↓

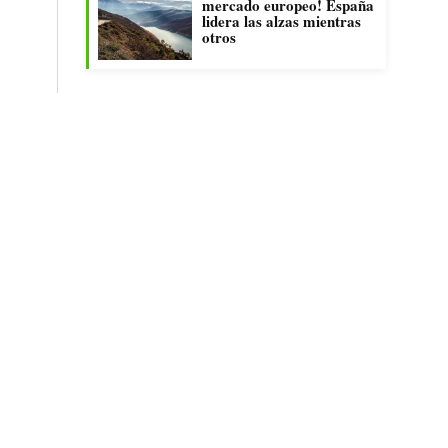
mercado europeo! España
lidera las alzas mientras
otros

↑

== Assignment ==
Write out the data precisely as given, excluding the pictures.

== Solved problem ==
mercado europeo! España
lidera las alzas mientras
otros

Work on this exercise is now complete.